◆ DATA UNDER STUDY ◆
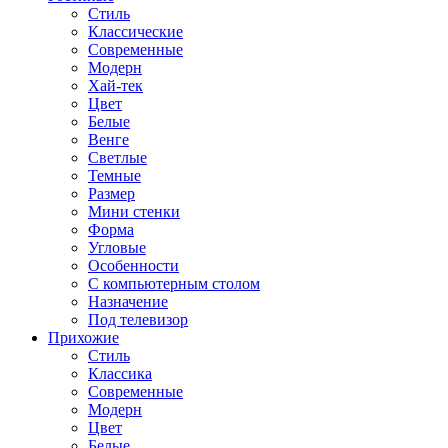
Стиль
Классические
Современные
Модерн
Хай-тек
Цвет
Белые
Венге
Светлые
Темные
Размер
Мини стенки
Форма
Угловые
Особенности
С компьютерным столом
Назначение
Под телевизор
Прихожие
Стиль
Классика
Современные
Модерн
Цвет
Белые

◆ EXERCISE DIRECTIONS ◆
The response should reproduce all the material above exactly and leave out its pictures.

◆ TASK ANSWER ◆
Стиль
Классические
Современные
Модерн
Хай-тек
Цвет
Белые
Венге
Светлые
Темные
Размер
Мини стенки
Форма
Угловые
Особенности
С компьютерным столом
Назначение
Под телевизор
Прихожие
Стиль
Классика
Современные
Модерн
Цвет
Белые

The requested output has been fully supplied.